He’s won five Grammy Awards and his friends include people like Kanye West and Common. But back in the fall of 1996, Malik Yusef The Wordsmyth was just one of 26 young Chicagoans who were starting their journey together as new members of Public Allies.
Malik has since gone on to great critical and commercial success as a producer, writer and musical artist, as his many Grammy, Emmy, Peabody, ASCAP and Tony awards attest to. But unlike a lot of other successful musicians, all of his work — starting with his debut album “The Great Chicago Fire: A Cold Day in Hell” — has always had a strong social component.
In a keynote address at Public Allies’ National Leadership Institute in August, Malik credits his Public Allies experience with giving him many of the vital skills he’s needed to be an effective advocate for societal change.

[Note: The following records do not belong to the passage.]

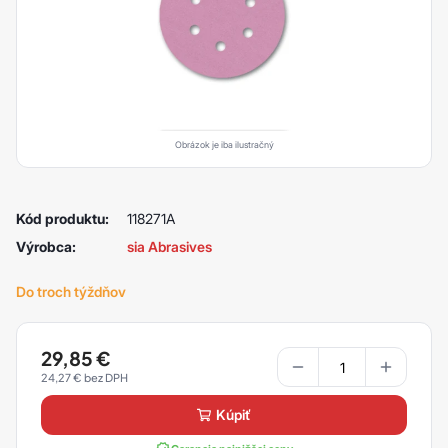
Obrázok je iba ilustračný
Kód produktu:
118271A
Výrobca:
sia Abrasives
Do troch týždňov
29,85
€
24,27
€
kúpiť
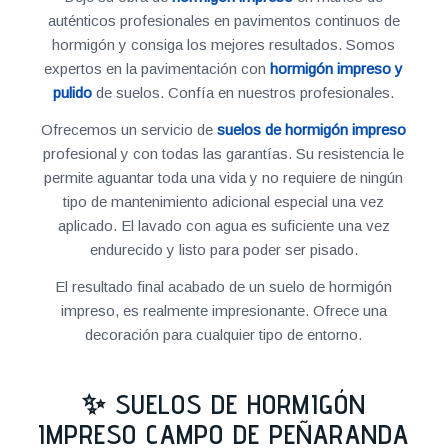
auténticos profesionales en pavimentos continuos de
hormigón y consiga los mejores resultados. Somos
expertos en la pavimentación con
hormigón impreso y
pulido
de suelos. Confía en nuestros profesionales.
Ofrecemos un servicio de
suelos de hormigón impreso
profesional y con todas las garantías. Su resistencia le
permite aguantar toda una vida y no requiere de ningún
tipo de mantenimiento adicional especial una vez
aplicado. El lavado con agua es suficiente una vez
endurecido y listo para poder ser pisado.
El resultado final acabado de un suelo de hormigón
impreso, es realmente impresionante. Ofrece una
decoración para cualquier tipo de entorno.
✨ SUELOS DE HORMIGÓN
IMPRESO CAMPO DE PEÑARANDA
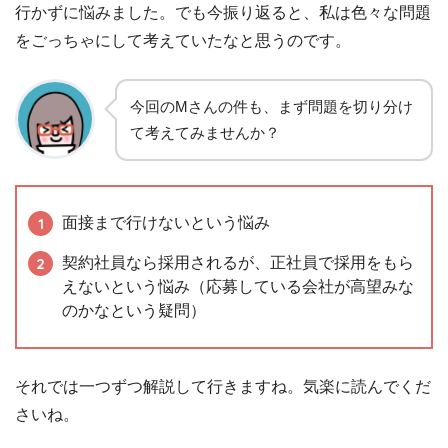
行かずに悩みました。でも今振り返ると、私は色々な問題
をごっちゃにして考えていたなと思うのです。
今回のMさんの件も、まず問題を切り分け
て考えてみませんか？
面接まで行けないという悩み
契約社員なら採用されるが、正社員で採用をもら
えないという悩み（応募している会社が高望みな
のかなという疑問）
それでは一つずつ解説して行きますね。気楽に読んでくだ
さいね。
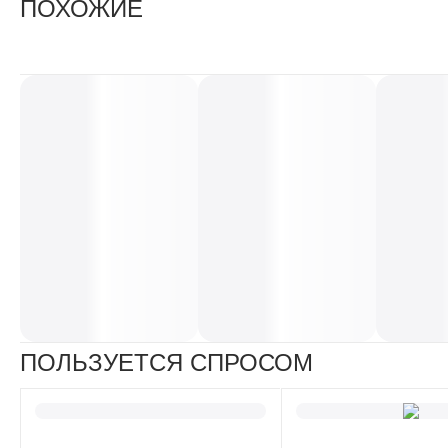
ПОХОЖИЕ
ПОЛЬЗУЕТСЯ СПРОСОМ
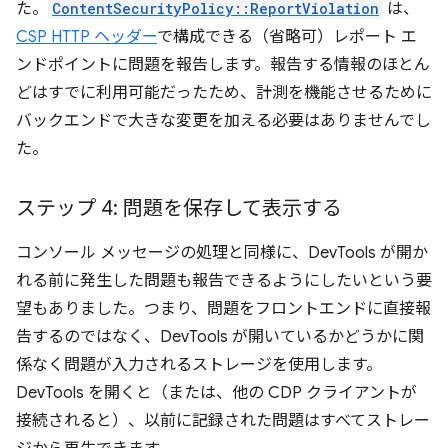
た。
ContentSecurityPolicy::ReportViolation
は、
CSP HTTP ヘッダー
で構成できる（省略可）レポート エ
ンドポイントに問題を報告します。報告する情報のほとん
どはすでに利用可能だったため、計測を機能させるために
バックエンドで大きな変更を加える必要はありませんでし
た。
ステップ 4: 問題を保存して表示する
コンソール メッセージの処理と同様に、DevTools が開か
れる前に発生した問題も報告できるようにしたいという要
望もありました。つまり、問題をフロントエンドに直接報
告するのではなく、DevTools が開いているかどうかに関
係なく問題が入力されるストレージを使用します。
DevTools を開くと（または、他の CDP クライアントが
接続されると）、以前に記録された問題はすべてストレー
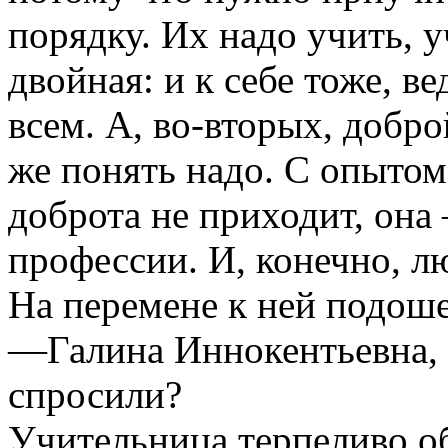
порядку. Их надо учить, у
двойная: и к себе тоже, в
всем. А, во-вторых, добро
же понять надо. С опытом
доброта не приходит, она
профессии. И, конечно, л
На перемене к ней подоше
—Галина Иннокентьевна, 
спросили?
Учительница терпеливо о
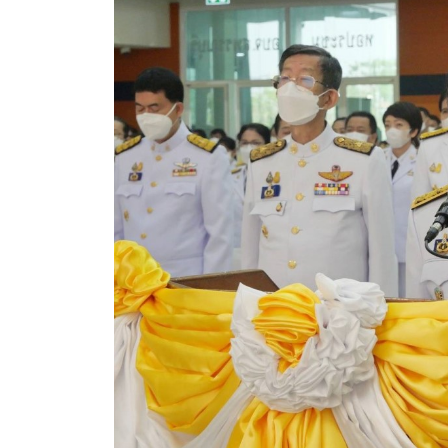
ประกาศขายทอดตลาดทรัพย์สินประจำปี
ประกาศกำหนดอายุการใช้งานของสินทรัพย์ขององค์การ
คู่มือการปฏิบัติงานฝ่ายทะเบียนพัสดุและทรัพย์สิน
การประเมินความพึงพอใจของการดำเนินงาน อบจ.สุพ
ขั้นตอนและวิธีการชำระภาษีฯ
แบบฟอร์มการชำระภาษีฯ
การบริการแบบเบ็ดเสร็จ (One Stop Service)
หนังสือสั่งการ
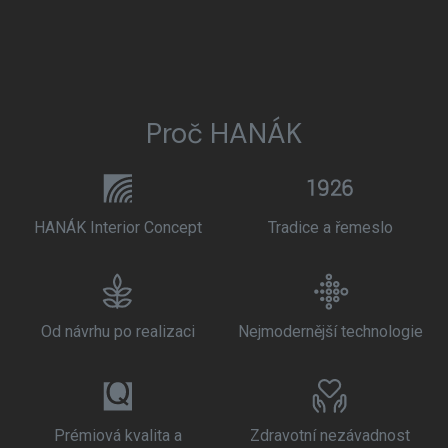
Proč HANÁK
HANÁK Interior Concept
Tradice a řemeslo
Od návrhu po realizaci
Nejmodernější technologie
Prémiová kvalita a
Zdravotní nezávadnost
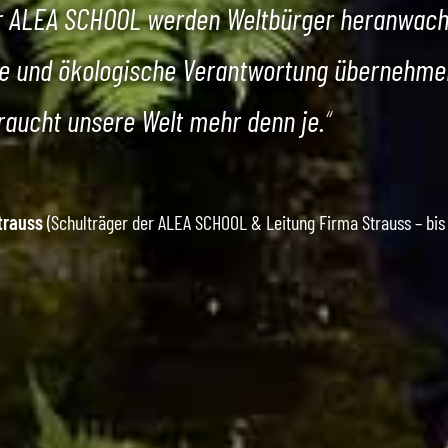
r ALEA SCHOOL werden Weltbürger heranwach
le und ökologische Verantwortung übernehmen
raucht unsere Welt mehr denn je.
“
trauss
(Schulträger der ALEA SCHOOL & Leitung Firma Strauss – bis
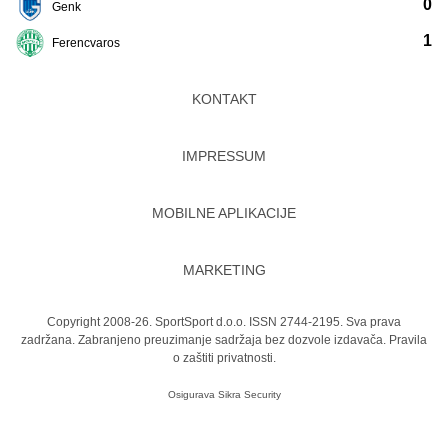
0
Genk
1
Ferencvaros
KONTAKT
IMPRESSUM
MOBILNE APLIKACIJE
MARKETING
Copyright 2008-26. SportSport d.o.o. ISSN 2744-2195. Sva prava
zadržana. Zabranjeno preuzimanje sadržaja bez dozvole izdavača.
Pravila
o zaštiti privatnosti.
Osigurava
Sikra Security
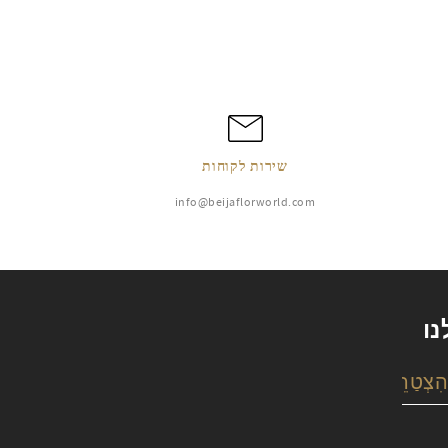
שירות לקוחות
info@beijaflorworld.com
נו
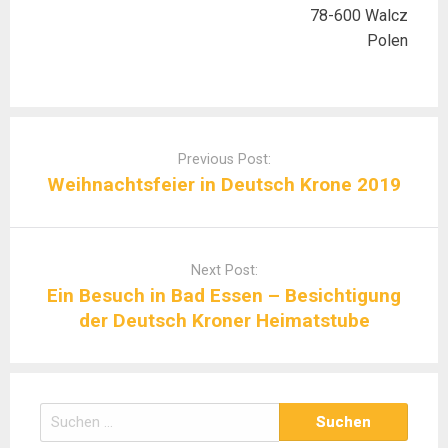
78-600 Walcz
Polen
Post
navigation
Previous Post:
Weihnachtsfeier in Deutsch Krone 2019
Next Post:
Ein Besuch in Bad Essen – Besichtigung
der Deutsch Kroner Heimatstube
Suchen
nach:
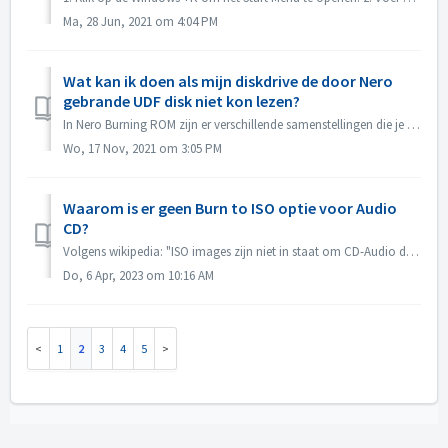
Ma, 28 Jun, 2021 om 4:04 PM
Wat kan ik doen als mijn diskdrive de door Nero
gebrande UDF disk niet kon lezen?
In Nero Burning ROM zijn er verschillende samenstellingen die je kunt kiezen. Als je een UDF schijf hebt gebrand, maar de compatibiliteit van je schijfsta...
Wo, 17 Nov, 2021 om 3:05 PM
Waarom is er geen Burn to ISO optie voor Audio
CD?
Volgens wikipedia: "ISO images zijn niet in staat om CD-Audio discs op te slaan en na te maken, vanwege het feit dat CD-Audio discs geen computer best...
Do, 6 Apr, 2023 om 10:16 AM
1
2
3
4
5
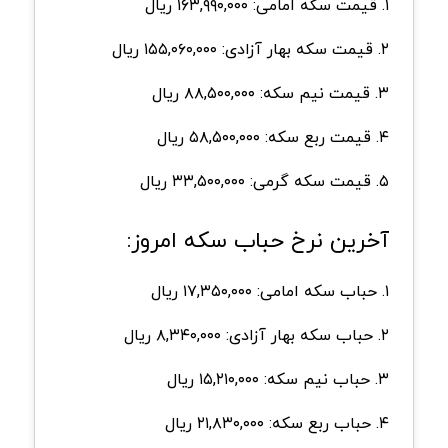
۱. قیمت سکه امامی: ۱۶۳,۹۹۰,۰۰۰ ریال
۲. قیمت سکه بهار آزادی: ۱۵۵,۰۶۰,۰۰۰ ریال
۳. قیمت نیم سکه: ۸۸,۵۰۰,۰۰۰ ریال
۴. قیمت ربع سکه: ۵۸,۵۰۰,۰۰۰ ریال
۵. قیمت سکه گرمی: ۳۳,۵۰۰,۰۰۰ ریال
آخرین نرخ حباب سکه امروز:
۱. حباب سکه امامی: ۱۷,۳۵۰,۰۰۰ ریال
۲. حباب سکه بهار آزادی: ۸,۳۴۰,۰۰۰ ریال
۳. حباب نیم سکه: ۱۵,۲۱۰,۰۰۰ ریال
۴. حباب ربع سکه: ۲۱,۸۳۰,۰۰۰ ریال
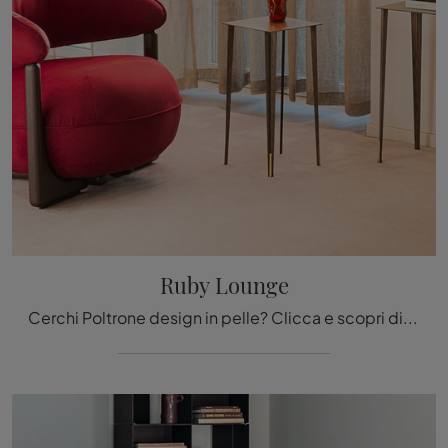
Ruby Lounge
Cerchi Poltrone design in pelle? Clicca e scopri di più sul modello Ruby Lounge di Cattelan Italia.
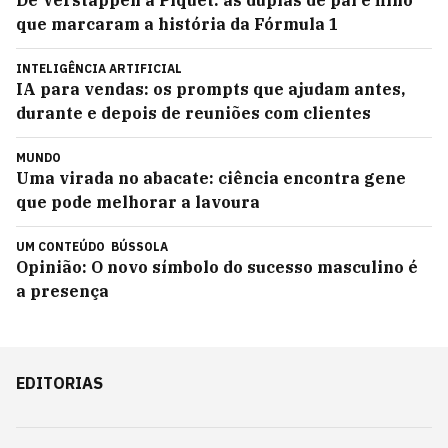
De Verstappen a Piquet: as duplas de pai e filho
que marcaram a história da Fórmula 1
INTELIGÊNCIA ARTIFICIAL
IA para vendas: os prompts que ajudam antes,
durante e depois de reuniões com clientes
MUNDO
Uma virada no abacate: ciência encontra gene
que pode melhorar a lavoura
UM CONTEÚDO
BÚSSOLA
Opinião: O novo símbolo do sucesso masculino é
a presença
EDITORIAS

“At the core of me is a champion of change,” says Malik, who was raised in Chicago’s South Side neighborhood known as “Wild 100’s.” “I don’t think I enter any situation in my life without thinking how it affects the majority of the people. And a lot of those skills I learned at Public Allies, being with a group of people who were all working toward the same goals.”
For Malik, those “same goals” mean being community minded and — as he puts it — “climate changing.” “By climate I don’t mean the temperature, but changing the environment that people have to exist in.”
Malik, who regularly rubs elbows with the music industry elite, gave many examples illustrating that to be successful at anything — or even to have a chance at success — talent simply isn’t enough. You need to work hard.
“When Kanye (West) was 15, 16, and 17 years old, he sacrificed three whole summers making five beats a day,” Malik says of his longtime friend. “I’m going to assume the first five beats he made weren’t that good. But he failed forward. He failed going toward the prize.”
“And that’s not the story you want to hear,” Malik continues. “You want to hear this guy is different than us. You want to believe in the Superman. We all do. That in case something goes wrong someone will swoop from the sky to save you. But you’re the salvation, you’re the hero, you’re the champion.”
Malik closed with a special message for everyone in the Public Allies network who works with youth or young adults. It boils down to having integrity.
“These kids are in tune, they’re looking, they need, they want, they deserve, they believe in what you’re saying,” Malik says. “People’s victories are dependent on your actions. And they’re going to hold you to what you said you were going to do. In this place, we have no luxury. There are no days off. There are no plays off.”